Beginnings
By
Danielle Bowen
Hello paper, pleased to meet you. I’m
pen. I brought along my friends imagination and experience too.
Now, I may just look like
a dense, impenetrable fluid leaking my shadows over your chaste, pale face.
But, you see, you are my canvas and I am your paint, and together we can create
masterpieces. If we so choose. We are the tools or the necessary ingredients,
you could call us, needed by our new friends here to unleash them. Geniuses
they are, but tethered, and without us they might well wilt and die.
Don’t
worry paper, you are more than just the backdrop and I more than the inky
swirl. We do all the work and act out the performance that our mute
acquaintances cannot. We can reach hundreds, or even thousands. The swirls and
squiggles I mark across your fortress make letters and these letters make
sentences and these, in turn, make scenes. And these scenes gather readers,
which understand the scrawl. And we, we
are the storytellers of the masters, and this journey begins with us.
So, shall we continue?
Paper and pen with imagination and experience embarking on a journey to write their story masterpieces? Creative analogy of your writing beginnings, +Danni Bowen!
ReplyDeleteHi, thanks for the feedback. I was working on a series of pieces in the hope of transforming the way we look at the everyday object. This, as the title refers to, was the first piece. I hope you liked it =)
DeleteI like this as a start to a greater body of work. I might suggest that the reference to "...our mute acquaintances..." seems incorrect if you are referring to the human writer. I would say that it would make more sense to say something to the effect of: "we are an extension of what our acquaintances can't always do with simply the spoken word..." or the like. If i have missed the point of what you were trying to say then i apologize. i interpreted it that way and wanted to comment accordingly.

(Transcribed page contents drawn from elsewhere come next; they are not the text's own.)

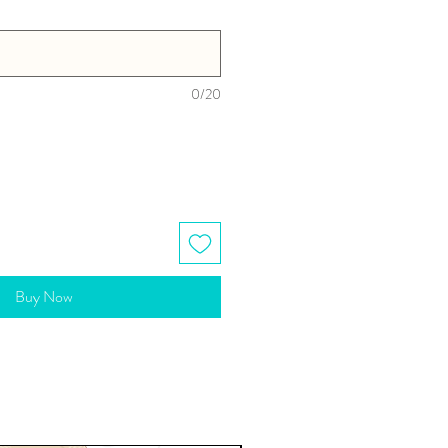
0/20
Buy Now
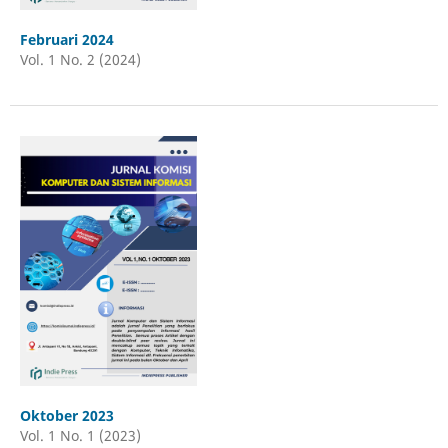
Februari 2024
Vol. 1 No. 2 (2024)
Oktober 2023
Vol. 1 No. 1 (2023)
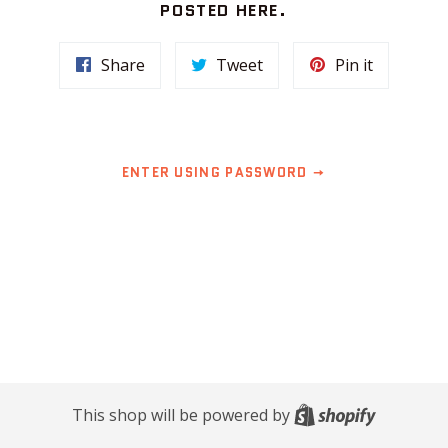
POSTED HERE.
Share
Tweet
Pin
Share
Tweet
Pin it
on
on
on
Facebook
Twitter
Pinterest
ENTER USING PASSWORD
Shopify
This shop will be powered by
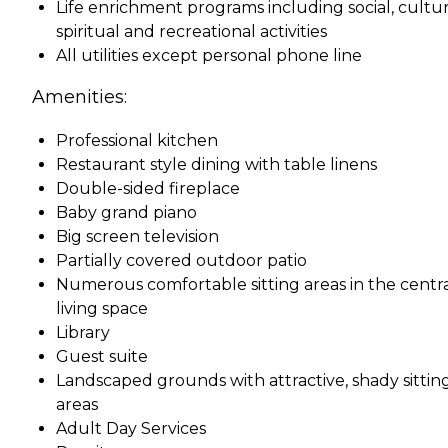
Life enrichment programs including social, cultur
spiritual and recreational activities
All utilities except personal phone line
Amenities:
Professional kitchen
Restaurant style dining with table linens
Double-sided fireplace
Baby grand piano
Big screen television
Partially covered outdoor patio
Numerous comfortable sitting areas in the centr
living space
Library
Guest suite
Landscaped grounds with attractive, shady sittin
areas
Adult Day Services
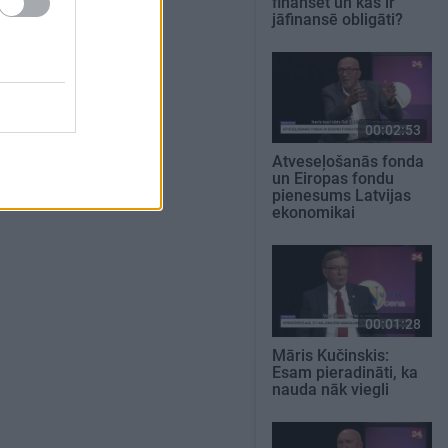
finansēt un kas ir
jāfinansē obligāti?
00:02:53
Atveseļošanās fonda
un Eiropas fondu
pienesums Latvijas
ekonomikai
00:01:28
Māris Kučinskis:
Esam pieradināti, ka
nauda nāk viegli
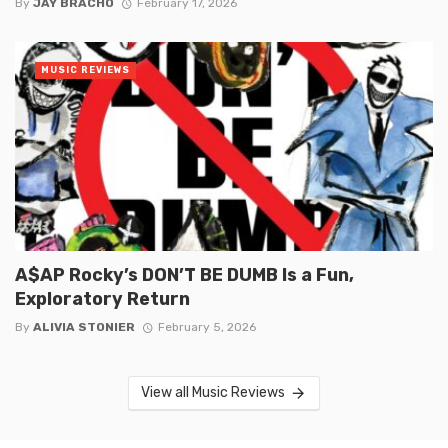
By
JAY BRACHO
February 17, 2026
MUSIC REVIEWS
A$AP Rocky’s DON’T BE DUMB Is a Fun,
Exploratory Return
By
ALIVIA STONIER
February 5, 2026
View all Music Reviews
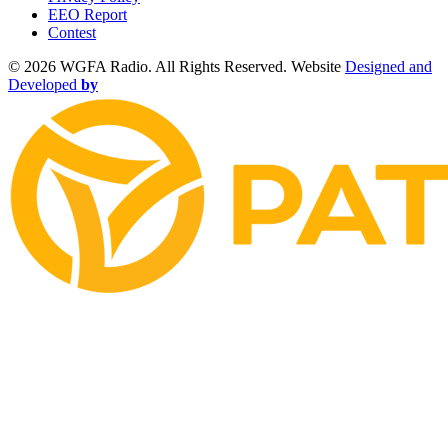
EEO Report
Contest
©
2026 WGFA Radio. All Rights Reserved. Website
Designed and
Developed
by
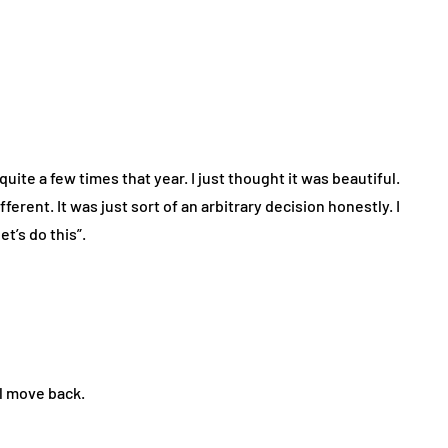
 quite a few times that year. I just thought it was beautiful.
fferent. It was just sort of an arbitrary decision honestly. I
t’s do this”.
’ll move back.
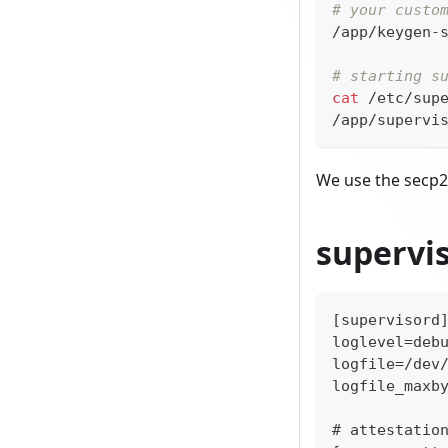
# your custo
/app/keygen-
# starting s
cat
 /etc/sup
/app/supervi
We use the secp2
supervi
[supervisord
loglevel=deb
logfile=/dev
logfile_maxb
# attestatio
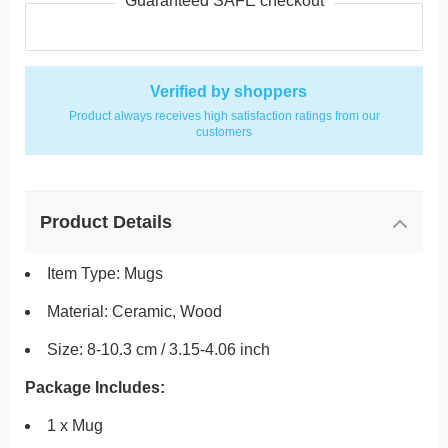
Guaranteed SAFE checkout
Verified by shoppers
Product always receives high satisfaction ratings from our
customers
Product Details
Item Type: Mugs
Material: Ceramic, Wood
Size: 8-10.3 cm / 3.15-4.06 inch
Package Includes:
1 x Mug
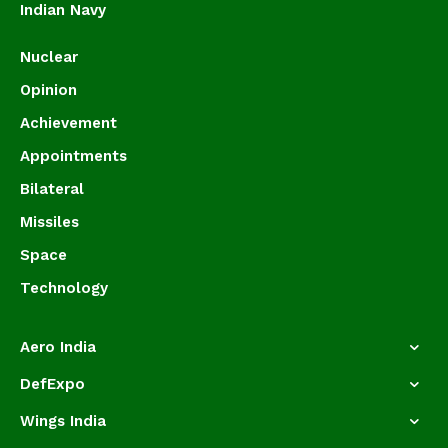
Indian Navy
Nuclear
Opinion
Achievement
Appointments
Bilateral
Missiles
Space
Technology
Aero India
DefExpo
Wings India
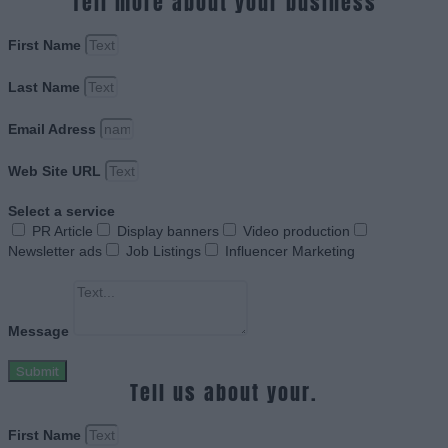
Tell more about your business
First Name
Last Name
Email Adress
Web Site URL
Select a service
PR Article
Display banners
Video production
Newsletter ads
Job Listings
Influencer Marketing
Message
Submit
Tell us about your.
First Name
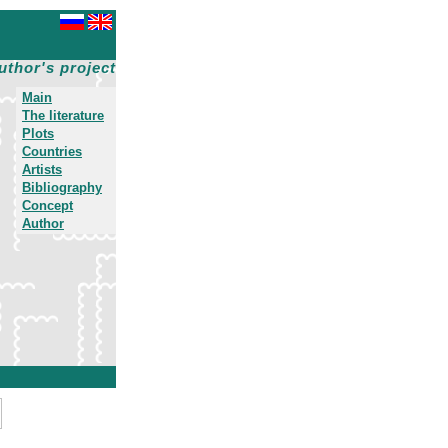
uthor's project
Main
The literature
Plots
Countries
Artists
Bibliography
Concept
Author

ReplyDeleteOtherwise, you have created some wonderful images and seem to have a knack for effective alliteration. :)
Hey, thanks for the feedback. In relation to the reference mentioned I was referring to, as you said, the human writer and their lack of appropriate means of expression, leading them to become dumb and muted. I understand how this does not accurately come across and will look into a slight alteration. Thank you for the help. Are you a writer yourself? I look forward to reading some of your work =)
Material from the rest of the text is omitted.